Dieses Werk wurde im Rahmen des Moduls DTA-Erweiterungen (DTAE) digitalisiert. Weitere Informationen …

Paul Beckus, Marita Gruner, Thomas Grunewald, Sabrina Mögelin, Martin Prell: Herausgeber:innen
Paul Beckus, Marita Gruner, Thomas Grunewald, Sabrina Mögelin, Martin Prell: Bearbeiter:innen
Martin Prell: Datentransformation
Saskia Jungmann, Nikolas Schröder, Andreas Lewen: Mitarbeit
Thüringer Staatskanzlei: Projektförderer
Thüringer Universitäts- und Landesbibliothek Jena: Bilddigitalisierung von Editionsvorlage und deren Abschrift sowie Bereitstellung der Digitalisate

Weitere Informationen:

Das Endendum der vorliegenden Edition bildet das Tagebuch zur Kavalierstour des pietistischen Grafen Heinrich XI. Reuß zu Obergreiz (1722-1800) durch das Heilige Römische Reich deutscher Nation, Frankreich, die Schweiz, Italien und Österreich in den Jahren 1740–1742. Es besteht aus 443 Tagebucheinträgen auf 784 Seiten, die in 71 Briefen in die Heimat übersandt wurden. Verfasser des Tagebuchs ist der Köstritzer Hofmeister Anton von Geusau (1695–1749). Im Tagebuch bietet dieser nicht nur Einblicke in die international vernetzte Welt des Hochadels, sondern überliefert auch tiefgehende Einblicke in die wirtschaftlichen, sozialen, religiösen und politischen Entwicklungen in den besuchten Ländern.
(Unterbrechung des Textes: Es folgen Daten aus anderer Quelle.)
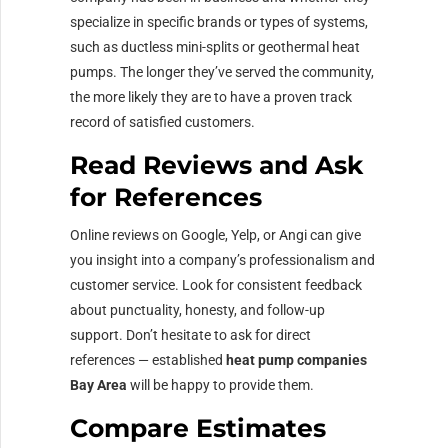
specialize in specific brands or types of systems,
such as ductless mini-splits or geothermal heat
pumps. The longer they’ve served the community,
the more likely they are to have a proven track
record of satisfied customers.
Read Reviews and Ask
for References
Online reviews on Google, Yelp, or Angi can give
you insight into a company’s professionalism and
customer service. Look for consistent feedback
about punctuality, honesty, and follow-up
support. Don’t hesitate to ask for direct
references — established
heat pump companies
Bay Area
will be happy to provide them.
Compare Estimates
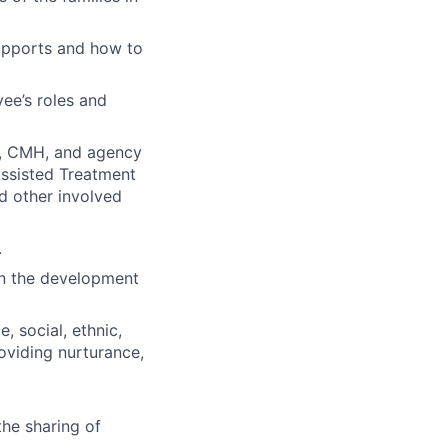
upports and how to
ee’s roles and
HP, CMH, and agency
Assisted Treatment
nd other involved
.
 in the development
, social, ethnic,
oviding nurturance,
the sharing of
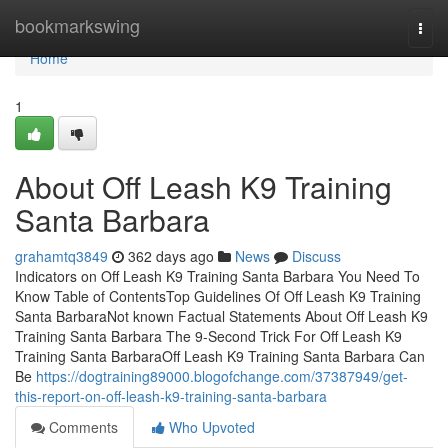
Home
bookmarkswing
Togg
navi
Home
1
About Off Leash K9 Training
Santa Barbara
grahamtq3849
362 days ago
News
Discuss
Indicators on Off Leash K9 Training Santa Barbara You Need To
Know Table of ContentsTop Guidelines Of Off Leash K9 Training
Santa BarbaraNot known Factual Statements About Off Leash K9
Training Santa Barbara The 9-Second Trick For Off Leash K9
Training Santa BarbaraOff Leash K9 Training Santa Barbara Can
Be
https://dogtraining89000.blogofchange.com/37387949/get-
this-report-on-off-leash-k9-training-santa-barbara
Comments
Who Upvoted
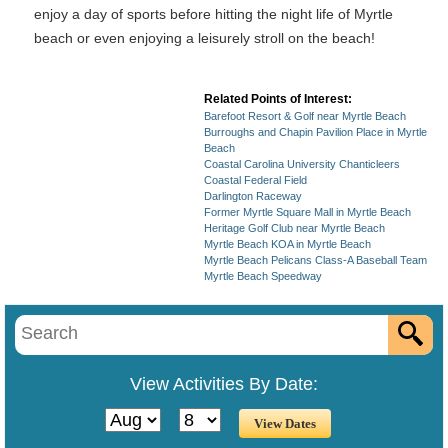
enjoy a day of sports before hitting the night life of Myrtle
beach or even enjoying a leisurely stroll on the beach!
Related Points of Interest:
Barefoot Resort & Golf near Myrtle Beach
Burroughs and Chapin Pavilion Place in Myrtle
Beach
Coastal Carolina University Chanticleers
Coastal Federal Field
Darlington Raceway
Former Myrtle Square Mall in Myrtle Beach
Heritage Golf Club near Myrtle Beach
Myrtle Beach KOA in Myrtle Beach
Myrtle Beach Pelicans Class-A Baseball Team
Myrtle Beach Speedway
View Activities By Date:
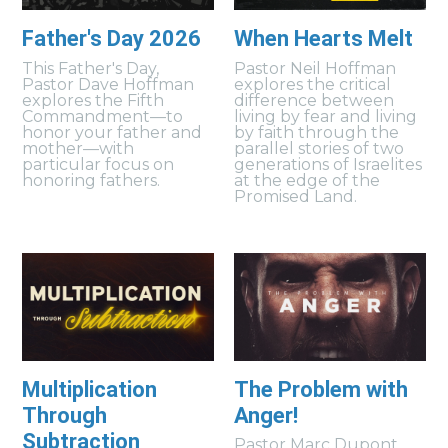
Father's Day 2026
When Hearts Melt
This Father's Day,
Pastor Neil Hoffman
Pastor Dave Hoffman
explores the critical
explores the Fifth
difference between
Commandment—to
living by fear and living
honor your father and
by faith through the
mother—with
parallel stories of two
particular focus on
generations of Israelites
honoring fathers.
at the edge of the
Promised Land.
Multiplication
The Problem with
Through
Anger!
Subtraction
Pastor Marc Dupont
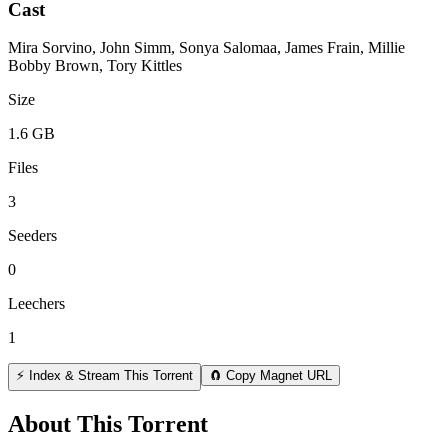
Cast
Mira Sorvino, John Simm, Sonya Salomaa, James Frain, Millie
Bobby Brown, Tory Kittles
Size
1.6 GB
Files
3
Seeders
0
Leechers
1
⚡ Index & Stream This Torrent
🧲 Copy Magnet URL
About This Torrent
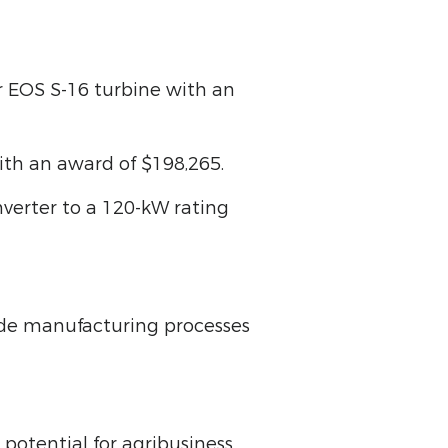
eir EOS S-16 turbine with an
with an award of $198,265.
nverter to a 120-kW rating
de manufacturing processes
potential for agribusiness,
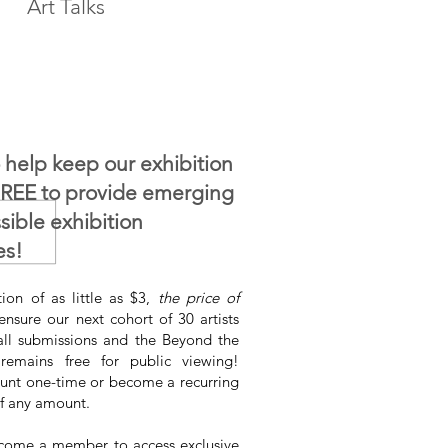
Art Talks
 help keep our exhibition
FREE to provide emerging
ssible exhibition
es!
ion of as little as $3,
the price of
ensure our next cohort of 30 artists
all submissions and the Beyond the
 remains free for public viewing!
nt one-time or become a recurring
f any amount.
come a member to access exclusive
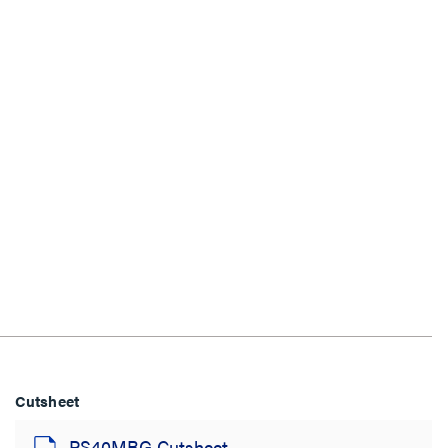
Cutsheet
PS40MBG Cutsheet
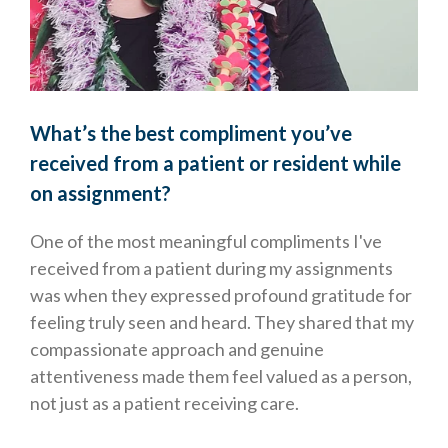
What’s the best compliment you’ve
received from a patient or resident while
on assignment?
One of the most meaningful compliments I've
received from a patient during my assignments
was when they expressed profound gratitude for
feeling truly seen and heard. They shared that my
compassionate approach and genuine
attentiveness made them feel valued as a person,
not just as a patient receiving care.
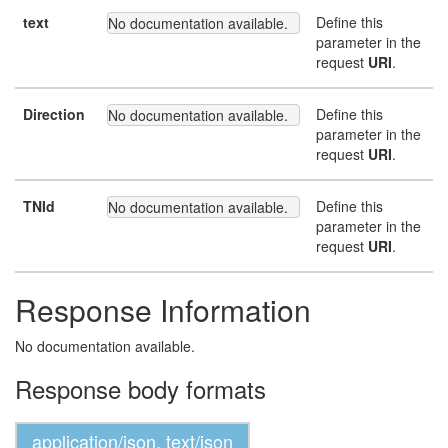
text
Define this
No documentation available.
parameter in the
request
URI
.
Direction
Define this
No documentation available.
parameter in the
request
URI
.
TNId
Define this
No documentation available.
parameter in the
request
URI
.
Response Information
No documentation available.
Response body formats
application/json, text/json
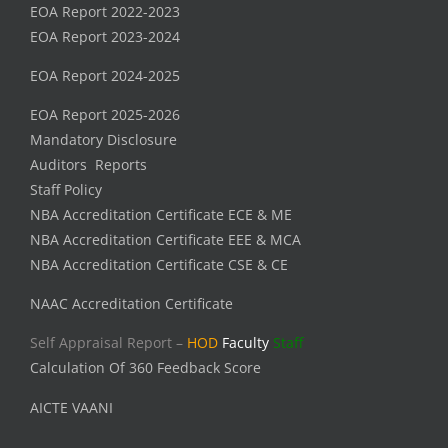
EOA Report 2022-2023
EOA Report 2023-2024
EOA Report 2024-2025
EOA Report 2025-2026
Mandatory Disclosure
Auditors Reports
Staff Policy
NBA Accreditation Certificate ECE & ME
NBA Accreditation Certificate EEE & MCA
NBA Accreditation Certificate CSE & CE
NAAC Accreditation Certificate
Self Appraisal Report –
HOD
Faculty
Staff
Calculation Of 360 Feedback Score
AICTE VAANI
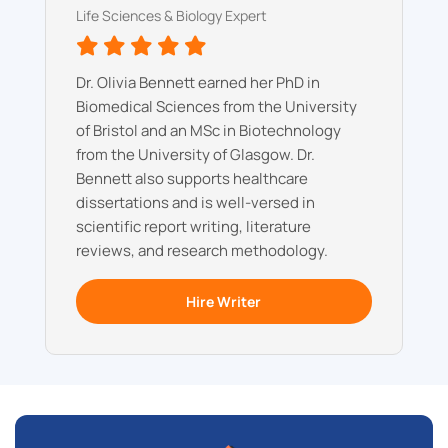
Life Sciences & Biology Expert
Dr. Olivia Bennett earned her PhD in
Biomedical Sciences from the University
of Bristol and an MSc in Biotechnology
from the University of Glasgow. Dr.
Bennett also supports healthcare
dissertations and is well-versed in
scientific report writing, literature
reviews, and research methodology.
Hire Writer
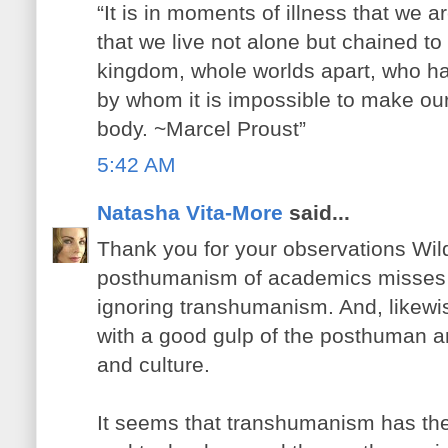
“It is in moments of illness that we 
that we live not alone but chained to 
kingdom, whole worlds apart, who h
by whom it is impossible to make ou
body. ~Marcel Proust”
5:42 AM
Natasha Vita-More
said...
Thank you for your observations Wildc
posthumanism of academics misses o
ignoring transhumanism. And, likew
with a good gulp of the posthuman ar
and culture.
It seems that transhumanism has the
Dies ist vor allem für die im politischen System Europas stattfindenden Veränderungen relevant. So führte der Aufstieg Preußens zur Großmacht zu einer Neuordnung des europäischen Mächtesystems. In die Zeit seiner Kavalierstour fallen beispielsweise der Tod des Römisch-Deutschen Kaisers Karl VI. (1685–1740) und der sich daran anschließende Österreichische Erbfolgekrieg mit seinen Auswirkungen auf das europäische Mächtesystem. Besonders aufschlussreich sind die zahlreichen wiedergegebenen Gespräche zwischen den Reisenden und anderen Adligen, Geistlichen und Gelehrten zumeist katholischer Provenienz. Diese ermöglichen vielfältige Einblicke in die Gedanken- und Vorstellungswelt des Verfassers, seiner Mitreisenden und Gesprächspartner. Hieran werden Kontaktzonen für interkonfessionellen Austausch, aber auch Grenzen des Sag- oder Machbaren deutlich: Heinrich XI. und von Geusau waren pietistisch-fromme Lutheraner, die die auf der Reise gemachten Erfahrungen vor ihrem konfessionellen Erfahrungshintergrund spiegelten, werteten und einordneten

Die Edition wurde zunächst mit Hilfe der virtuellen Forschungsumgebung FuD erstellt, die im Rahmen des Projektes Editionenportal Thüringen an der Thüringer Universitäts- und Landesbibliothek Jena (ThULB) implementiert wurde. Nach Einstellung dieses Infrastrukturprojekts fand eine Transformation des FuD-XML in das DTABf im Rahmen eines FAIR-Data-Stipendiums der NFDI4Memory statt. Die Digitalisierung des originalen Brieftagebuchs und einer zeitgenössischen Abschrift erfolgte über die ThULB. Die vorliegende Edition umfasst eine vorlagennahe und zeilengenaue Umschrift der kurrenten Handschrift in moderne lateinische Buchstaben. Eine gründliche Ersttranskription ist erfolgt; eine abschließende Kollationierung steht noch aus. Die XML-Daten umfassen zum gegenwärtigen Zeitpunkt zudem eine grundständige Strukturkodierung (Briefe, Tagebucheinträge, Kopfzeilen, Absätze, Seiten- und Zeilenwechsel) und eine TEI-konforme Auszeichnung grundlegender formal-textkritischer Phänomene (Hervorhebungen, Autorkorrekturen, editorische Konjekturen, Unlesbarkeiten, Abkürzungen mit Auflösungen). Abweichungen der zeitgenössische Abschrift vom originalen Autographen wurden bis dato nicht erfasst. Topographische Informationen der Autorkorrekturen wurden erfasst. Einrückungen am Zeilenbeginn und innerhalb von Zeilen wurden nicht wiedergegeben. Horizontale Leerräume wurden nicht genau, sondern als einfache Leerzeilen wiedergegeben. Für bisher 49 der insgesamt 71 Briefe wurden zudem die darin erwähnten inhaltlich-semantischen Entitäten (Personen/Körperschaften, Gruppen, Geografika, Ereignisse und Objekte (z.B. Bücher, Gebäude, Statuen, Karten, Gemälde etc.)) kodiert und unter Nutzung von GND-Verweisen identifiziert. Ein entsprechendes Register finden Sie auf Github, dort sind auch sämtliche Daten der Edition zu diesem Werk publiziert.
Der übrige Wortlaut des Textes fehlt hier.